**WHAT THE TASK ASKS**
Write out all of the data again, exactly as it reads.
====
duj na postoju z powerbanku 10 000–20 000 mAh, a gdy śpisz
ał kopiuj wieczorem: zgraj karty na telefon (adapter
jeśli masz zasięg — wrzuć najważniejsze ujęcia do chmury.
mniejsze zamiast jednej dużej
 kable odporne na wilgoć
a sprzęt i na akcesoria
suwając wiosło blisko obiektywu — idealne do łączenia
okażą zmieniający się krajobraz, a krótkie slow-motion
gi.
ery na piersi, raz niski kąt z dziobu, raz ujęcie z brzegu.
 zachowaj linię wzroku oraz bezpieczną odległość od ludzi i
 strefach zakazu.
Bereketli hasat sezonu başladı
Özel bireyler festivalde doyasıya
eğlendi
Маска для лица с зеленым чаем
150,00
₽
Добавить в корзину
====
**TASK RESULT**
duj na postoju z powerbanku 10 000–20 000 mAh, a gdy śpisz
ał kopiuj wieczorem: zgraj karty na telefon (adapter
jeśli masz zasięg — wrzuć najważniejsze ujęcia do chmury.
mniejsze zamiast jednej dużej
 kable odporne na wilgoć
a sprzęt i na akcesoria
suwając wiosło blisko obiektywu — idealne do łączenia
okażą zmieniający się krajobraz, a krótkie slow-motion
gi.
ery na piersi, raz niski kąt z dziobu, raz ujęcie z brzegu.
 zachowaj linię wzroku oraz bezpieczną odległość od ludzi i
 strefach zakazu.
Bereketli hasat sezonu başladı
Özel bireyler festivalde doyasıya
eğlendi
Маска для лица с зеленым чаем
150,00
₽
Добавить в корзину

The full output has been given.